Previously Unrecognized Tsunami Hazard Identified in Coastal Cities
A new study found overlooked tsunami hazards related to undersea, near-shore strike-slip faults, especially for coastal cities adjacent to faults that traverse inland bays.
Several areas around the world may fall into this category, including the San Francisco Bay area, Izmit Bay in Turkey and the Gulf of Al-Aqaba in Egypt.
The study led by University of Illinois Urbana-Champaign civil and environmental engineering professor Ahmed Elbanna and professor Ares Rosakis of the California Institute of Technology used the Blue Waters supercomputer at the National Center for Supercomputing Applications to model tsunami hazards related to strike-slip faults around the globe.
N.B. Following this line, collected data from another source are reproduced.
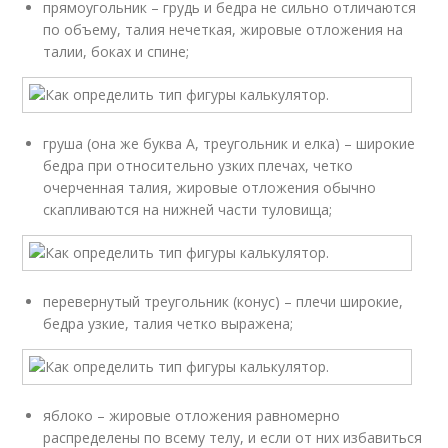
прямоугольник – грудь и бедра не сильно отличаются
по объему, талия нечеткая, жировые отложения на
талии, боках и спине;
груша (она же буква А, треугольник и елка) – широкие
бедра при относительно узких плечах, четко
очерченная талия, жировые отложения обычно
скапливаются на нижней части туловища;
перевернутый треугольник (конус) – плечи широкие,
бедра узкие, талия четко выражена;
яблоко – жировые отложения равномерно
распределены по всему телу, и если от них избавиться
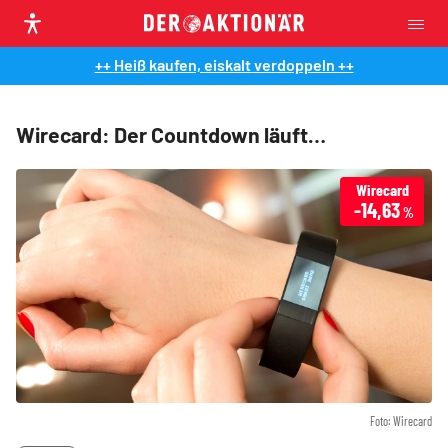
++ Heiß kaufen, eiskalt verdoppeln ++
Wirecard: Der Countdown läuft…
Wirecard
-14,63
%
Foto: Wirecard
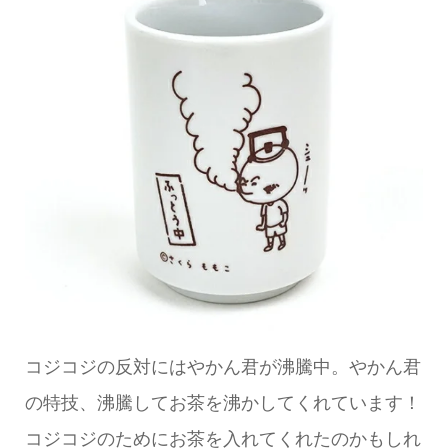
コジコジの反対にはやかん君が沸騰中。やかん君
の特技、沸騰してお茶を沸かしてくれています！
コジコジのためにお茶を入れてくれたのかもしれ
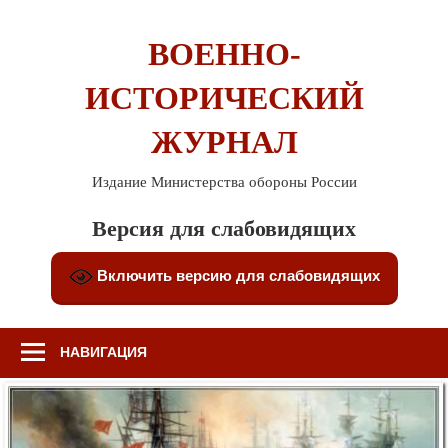
Перейти
к
ВОЕННО-
содержимому
ИСТОРИЧЕСКИЙ
ЖУРНАЛ
Издание Министерства обороны России
Версия для слабовидящих
Включить версию для слабовидящих
НАВИГАЦИЯ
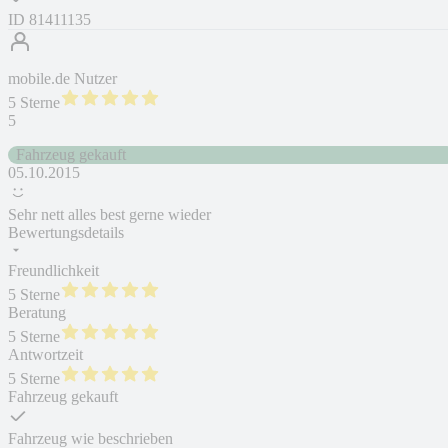
ID
81411135
mobile.de Nutzer
5 Sterne
5
Fahrzeug gekauft
05.10.2015
Sehr nett alles best gerne wieder
Bewertungsdetails
Freundlichkeit
5 Sterne
Beratung
5 Sterne
Antwortzeit
5 Sterne
Fahrzeug gekauft
Fahrzeug wie beschrieben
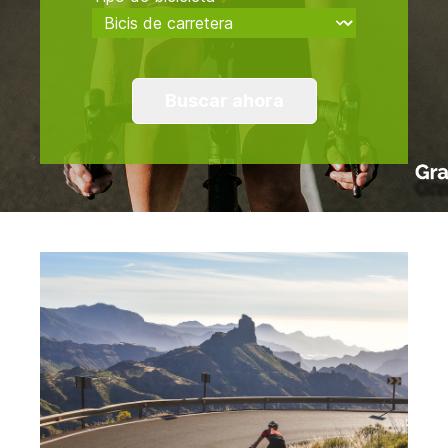
Buscar ahora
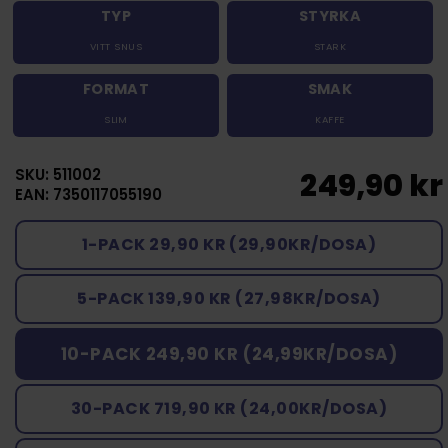
TYP
STYRKA
VITT SNUS
STARK
FORMAT
SMAK
SLIM
KAFFE
SKU: 511002
249,90 kr
EAN: 7350117055190
1-PACK 29,90 KR (29,90KR/DOSA)
5-PACK 139,90 KR (27,98KR/DOSA)
10-PACK 249,90 KR (24,99KR/DOSA)
30-PACK 719,90 KR (24,00KR/DOSA)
The results are published in the Proceedings of the National Academy of Sciences.
“Whenever we saw large tsunamis triggered by earthquakes along strike-slip faults, people assumed that perhaps the earthquake had caused an undersea landslide, displacing water that way,” Rosakis said.
The researchers said that a strike-slip fault exists when two blocks of rock on the fault line slide horizontally past one another. The San Andreas Fault is an example of a strike-slip fault.
In September 2018, a moderate 7.5 magnitude earthquake and unexpectedly powerful tsunami swept through Palu, a city situated on the inland side of Palu Bay on the Indonesian island of Sulawesi. The quake occurred along a northwest-southeast trending strike-slip fault that runs through the city and plunges below the bay along Palu’s northwest shore.
“It looked like a bulldozer had come in and leveled the town,” said co-author Costas Synolakis, the president of Athens College and a professor of civil engineering at the University of Southern California, who surveyed the area following the devastating event. “This is why it is so important that we try to understand what really happened.”